Cook maintains that her right to allocate part of the $4,850,000 payment to the $1,939,825 obligation meant that Newflower was not required to issue a new note to her individually for her portion of the FLP note. However, as the district court correctly observed, her interpretation conflicts with the amended separation agreement's express provisions setting forth FLP's dissolution process, which were subsequently reaffirmed in the settlement agreement.

The amended separation agreement provides that, "as part of the dissolution of the FLP, and in substitution of the FLP Note, Newflower shall execute and deliver new promissory notes to each of the partners of FLP" in specified principal amounts, Cook's being $1,939,825. According to the agreement, the individual notes were due and payable on or before December 31, 2008. In addition, the parties and FLP agreed to retain a certified public accountant (CPA) "to promptly undertake any and all actions to unwind, liquidate, and dissolve the FLP as quickly as possible."

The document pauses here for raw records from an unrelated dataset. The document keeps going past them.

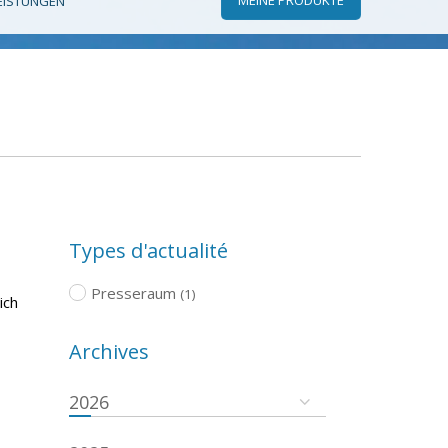
EISTUNGEN
Types d'actualité
Presseraum
(1)
ich
Archives
2026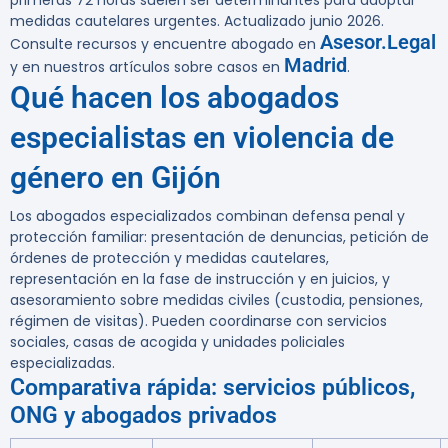
primeras 72 horas suelen ser determinantes para adoptar
medidas cautelares urgentes. Actualizado junio 2026.
Asesor.Legal
Consulte recursos y encuentre abogado en
Madrid
y en nuestros artículos sobre casos en
.
Qué hacen los abogados
especialistas en violencia de
género en Gijón
Los abogados especializados combinan defensa penal y
protección familiar: presentación de denuncias, petición de
órdenes de protección y medidas cautelares,
representación en la fase de instrucción y en juicios, y
asesoramiento sobre medidas civiles (custodia, pensiones,
régimen de visitas). Pueden coordinarse con servicios
sociales, casas de acogida y unidades policiales
especializadas.
Comparativa rápida: servicios públicos,
ONG y abogados privados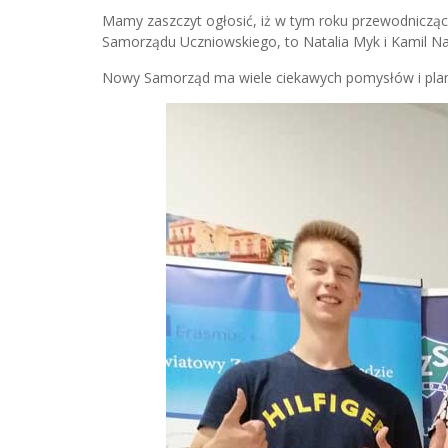
Mamy zaszczyt ogłosić, iż w tym roku przewodnicz
Samorządu Uczniowskiego, to Natalia Myk i Kamil Nar
Nowy Samorząd ma wiele ciekawych pomysłów i planuj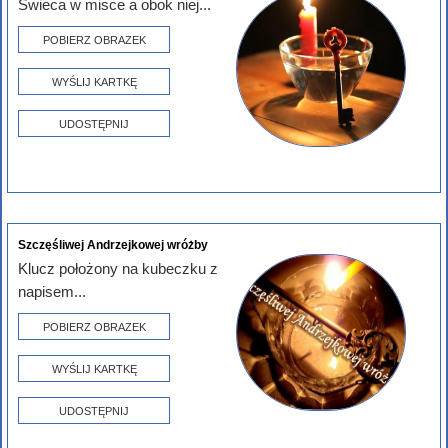
Świeca w misce a obok niej...
POBIERZ OBRAZEK
WYŚLIJ KARTKĘ
UDOSTĘPNIJ
Szczęśliwej Andrzejkowej wróżby
Klucz położony na kubeczku z
napisem...
POBIERZ OBRAZEK
WYŚLIJ KARTKĘ
UDOSTĘPNIJ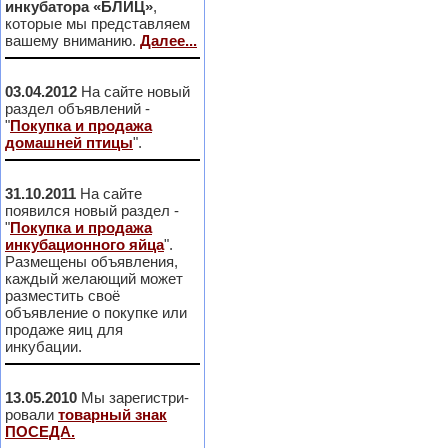
инкубатора «БЛИЦ»
,
которые мы представляем
вашему вниманию.
Далее...
03.04.2012
На сайте новый
раздел объявлений -
"
Покупка и продажа
домашней птицы
".
31.10.2011
На сайте
появился новый раздел -
"
Покупка и продажа
инкубационного яйца
".
Размещены объявления,
каждый желающий может
разместить своё
объявление о покупке или
продаже яиц для
инкубации.
13.05.2010
Мы зарегистри-
ровали
товарный знак
ПОСЕДА.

Subsequently, Gilliland, Cook, Newflower, and others entered into the settlement agreement to "reach a final and binding resolution and settlement" of disputes regarding the MOU's and amended separation agreement's terms and conditions. In the settlement agreement, Gilliland and Cook, individually and as FLP partners, "instructed the CPA to expedite division and distribution of FLP's assets by November 15, 2007." The partners' proposed individual promissory notes attached to the agreement were dated December 1, 2007 and were "due and payable in full on or before December 31, 2008." The agreement also provided that "as a part of FLP's dissolution, and consistent with the Amended Agreement, Newflower will owe Cook an additional $1,939,825 principal," and that "on January 2, 2008 (and not before), Newflower shall pay Cook $4,850,000.00 towards principal on its obligation(s) to Cook" (emphasis added). The language granting Cook the right to allocate Newflower's payment follows these provisions.

The agreements' plain language indicates the parties intended that the FLP note, as one of FLP's assets, be divided and distributed on December 1, 2007, approximately thirteen months before Newflower paid the Cook note. The parties also intended that the FLP's partners' individual notes would be paid on or before December 31, 2008, almost a full year after the Cook note's due date. However, if Cook's individual FLP note was not paid by the time Newflower paid the Cook note on January 2, 2008, the settlement agreement's allocation language allowed Cook to apply Newflower's $4,850,000 payment to either her individual FLP note or the Cook note within her sole discretion.

Thus, Cook's right to allocate the $4,850,000 payment depended on her individual FLP note...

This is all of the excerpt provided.